_Your goal:_ Transcribe the stretch of entries below from the line with "to ensure that" through the line with "and best practices.", exactly and with both ends included; leave out all other lines.

_Saved data entries:_
···
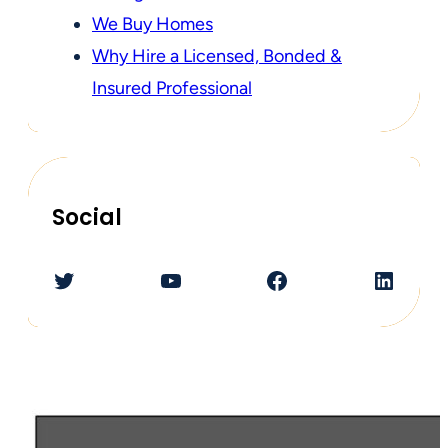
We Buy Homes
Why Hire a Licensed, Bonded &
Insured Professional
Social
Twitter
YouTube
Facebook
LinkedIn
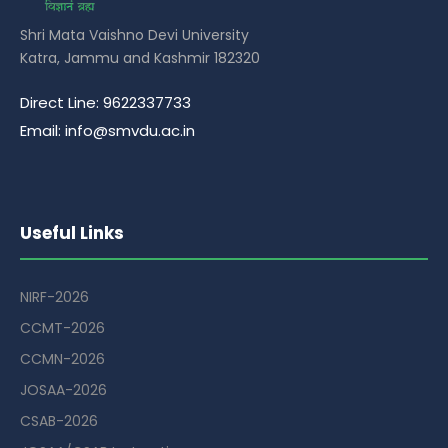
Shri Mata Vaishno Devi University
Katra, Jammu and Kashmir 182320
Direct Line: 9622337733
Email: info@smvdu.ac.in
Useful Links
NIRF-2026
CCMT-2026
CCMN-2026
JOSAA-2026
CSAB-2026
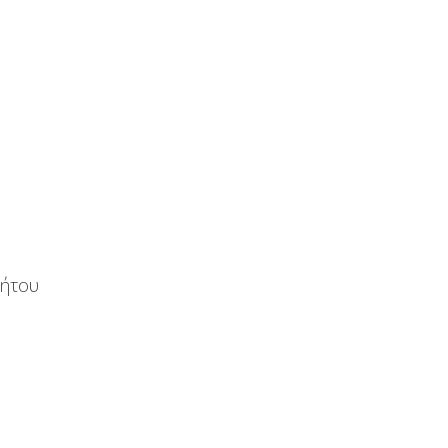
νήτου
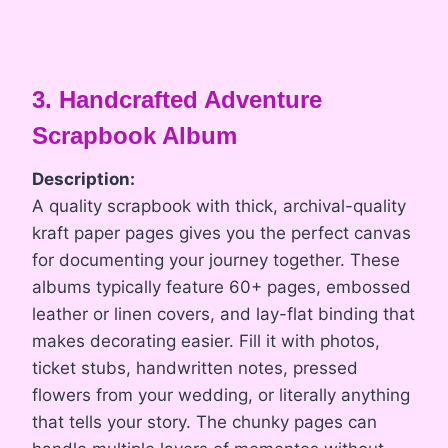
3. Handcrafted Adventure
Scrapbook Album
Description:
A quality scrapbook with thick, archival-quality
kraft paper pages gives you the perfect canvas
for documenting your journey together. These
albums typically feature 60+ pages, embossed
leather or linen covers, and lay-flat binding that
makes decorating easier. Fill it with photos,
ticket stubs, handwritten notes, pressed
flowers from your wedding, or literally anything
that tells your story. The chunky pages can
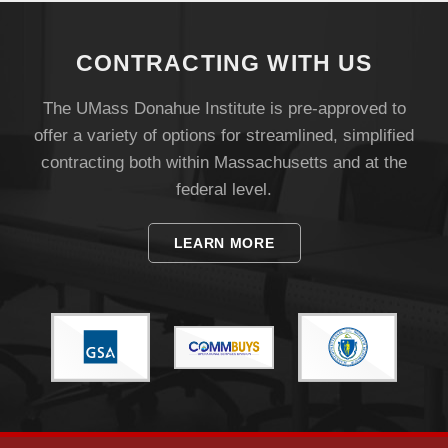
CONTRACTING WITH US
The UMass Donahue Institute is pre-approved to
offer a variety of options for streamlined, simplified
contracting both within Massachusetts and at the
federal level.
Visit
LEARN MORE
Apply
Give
···
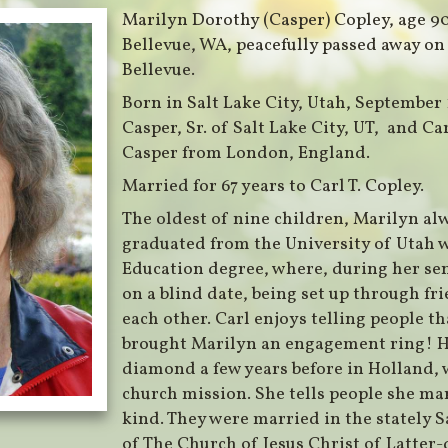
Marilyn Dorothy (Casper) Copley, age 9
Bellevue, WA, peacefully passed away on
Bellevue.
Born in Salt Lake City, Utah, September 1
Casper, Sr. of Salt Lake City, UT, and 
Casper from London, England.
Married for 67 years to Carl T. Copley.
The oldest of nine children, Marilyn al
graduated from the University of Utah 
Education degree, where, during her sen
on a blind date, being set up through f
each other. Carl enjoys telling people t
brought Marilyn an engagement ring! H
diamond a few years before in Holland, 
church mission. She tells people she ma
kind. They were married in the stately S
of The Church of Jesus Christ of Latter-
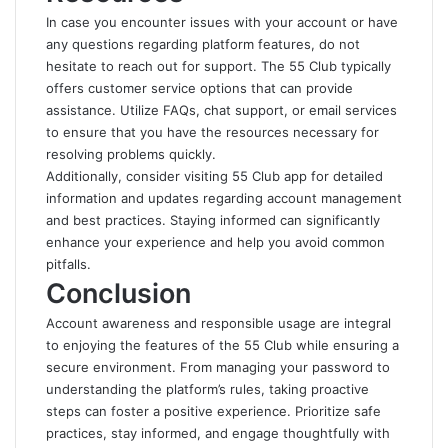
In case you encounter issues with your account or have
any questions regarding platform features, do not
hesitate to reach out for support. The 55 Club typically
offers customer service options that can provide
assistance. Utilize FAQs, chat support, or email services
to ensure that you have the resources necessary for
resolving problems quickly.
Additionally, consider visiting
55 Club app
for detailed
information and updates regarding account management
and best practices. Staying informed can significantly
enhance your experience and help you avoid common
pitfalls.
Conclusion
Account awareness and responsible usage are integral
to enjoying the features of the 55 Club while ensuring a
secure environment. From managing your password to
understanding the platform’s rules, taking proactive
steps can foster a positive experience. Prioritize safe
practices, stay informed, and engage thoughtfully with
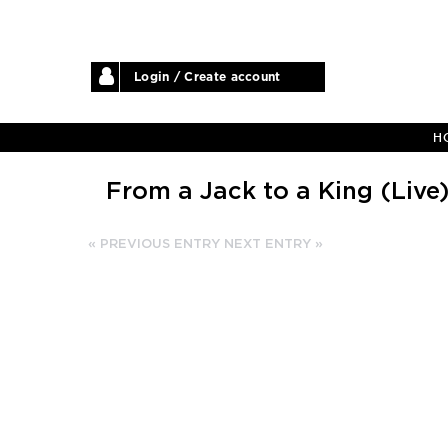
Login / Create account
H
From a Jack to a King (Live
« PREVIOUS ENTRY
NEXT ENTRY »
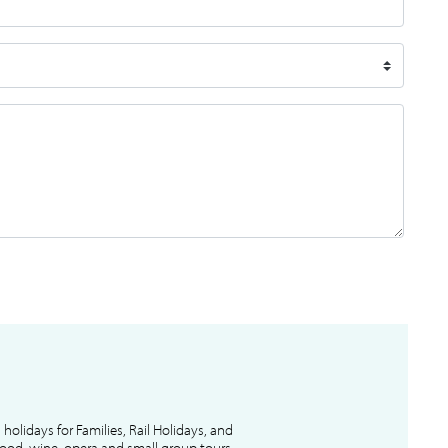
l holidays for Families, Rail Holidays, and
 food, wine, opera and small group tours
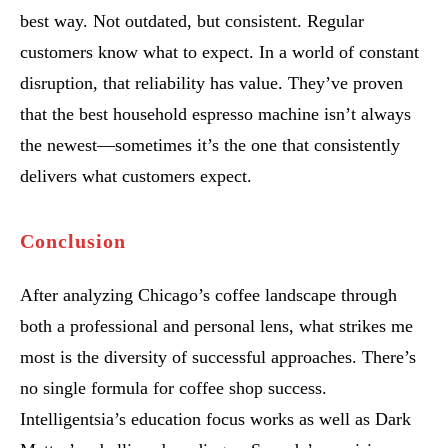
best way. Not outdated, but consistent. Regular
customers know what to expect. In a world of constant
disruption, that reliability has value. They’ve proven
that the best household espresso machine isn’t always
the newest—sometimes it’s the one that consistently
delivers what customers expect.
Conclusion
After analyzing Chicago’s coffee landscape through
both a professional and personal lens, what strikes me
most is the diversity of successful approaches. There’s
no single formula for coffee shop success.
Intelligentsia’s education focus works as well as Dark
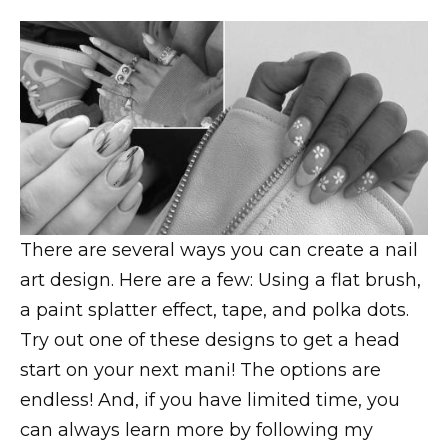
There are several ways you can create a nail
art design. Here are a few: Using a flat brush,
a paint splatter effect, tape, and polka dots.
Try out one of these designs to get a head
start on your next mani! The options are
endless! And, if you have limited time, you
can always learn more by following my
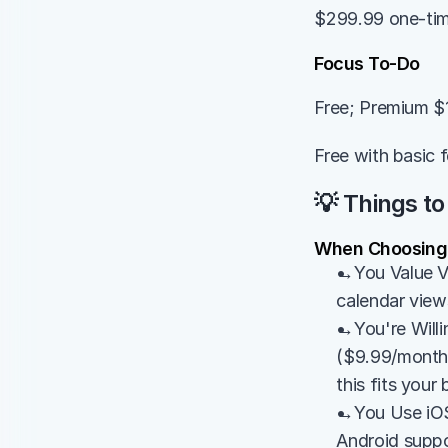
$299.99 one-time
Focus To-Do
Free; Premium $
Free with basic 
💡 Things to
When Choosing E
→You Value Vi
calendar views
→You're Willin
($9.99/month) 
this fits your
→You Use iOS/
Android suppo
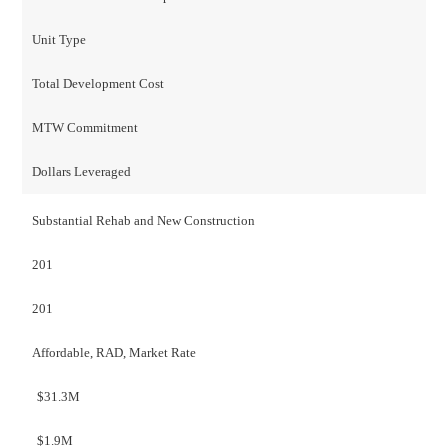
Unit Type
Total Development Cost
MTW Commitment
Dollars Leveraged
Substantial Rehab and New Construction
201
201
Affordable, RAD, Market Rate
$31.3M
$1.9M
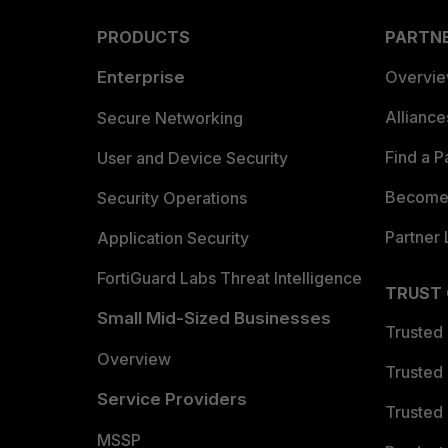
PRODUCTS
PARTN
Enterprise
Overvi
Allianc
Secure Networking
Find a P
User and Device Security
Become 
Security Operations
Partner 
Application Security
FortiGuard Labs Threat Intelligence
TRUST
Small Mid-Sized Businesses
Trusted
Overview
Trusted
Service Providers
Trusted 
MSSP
···
_Task response:_
to ensure that you have the resources necessary for
resolving problems quickly.
Additionally, consider visiting
55 Club app
for detailed
information and updates regarding account management
and best practices. Staying informed can significantly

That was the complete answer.